Most recently, I have been using a "tensegrity therapy" method developed by Roth5 which determines a possible primary source of the fascial restriction, which may be distant from the source of the pain. Another technique that fits extremely well into fascial release is a "3-planar fulcrum myofascial release" technique developed by Weiselfish-Giammatteo7 which treats the fascia in three planes simultaneously. Finally, there is Greenman's6 helpful method of adding the breathing factor which "enhances" the movement of restricted fascia.

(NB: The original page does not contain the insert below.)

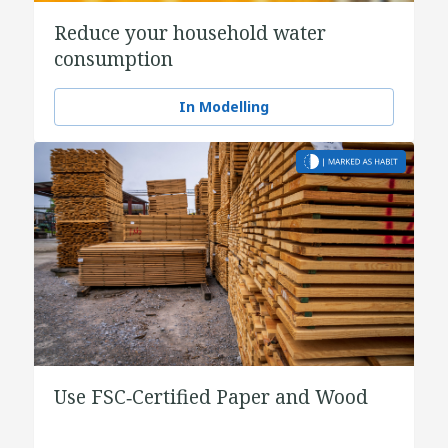
Reduce your household water
consumption
In Modelling
Use FSC‑Certified Paper and Wood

Just as all of the above contributors have derived information from previous authors to develop their methods, so have I in developing IFR. As my friend Dr. George Goodheart always says, it is just adding more pieces to the puzzle.

References

  1. Hammer WI. Genitofemoral entrapment using integrative fascial release (IFR). Chiro Techn 1998;10(4):169-176.
  2. Lewit K. Soft tissue and relaxation techniques in myofascial pain. In: Hammer W. Functional Soft Tissue Examination and Treatment by Manual Methods, 2nd ed. Gaithersburg, MD: Aspen, 1999.
  3. Barnes JF. Myofascial Release: The Search for Excellence. Paoli, Pennsylvania: Author, 1990.
  4. Leahy MP. Active Release Techniques: Soft Tissue Management System for the Upper Extremity. Colorado Springs, CO: Active Release Techniques, 1994.
  5. Roth GB. Tensegrity Therapy: Study Guide. Tottenham, Ont., Wellness Systems Inc., 1998.
  6. Greenman PE. Principles of Manual Medicine, 2nd ed. Baltimore, MD: Williams & Wilkins, 1996.
  7. Weiselfish-Giammatteo S. Integrative Manual Therapy for the Upper and Lower Extremities. Berkeley, CA: North Atlantic Books, 1998.
  8. Sammarco J, Stephens MM. Neurapraxia of the femoral nerve in a modern dancer. Amer J Sports Med 1991;19(4):413-414.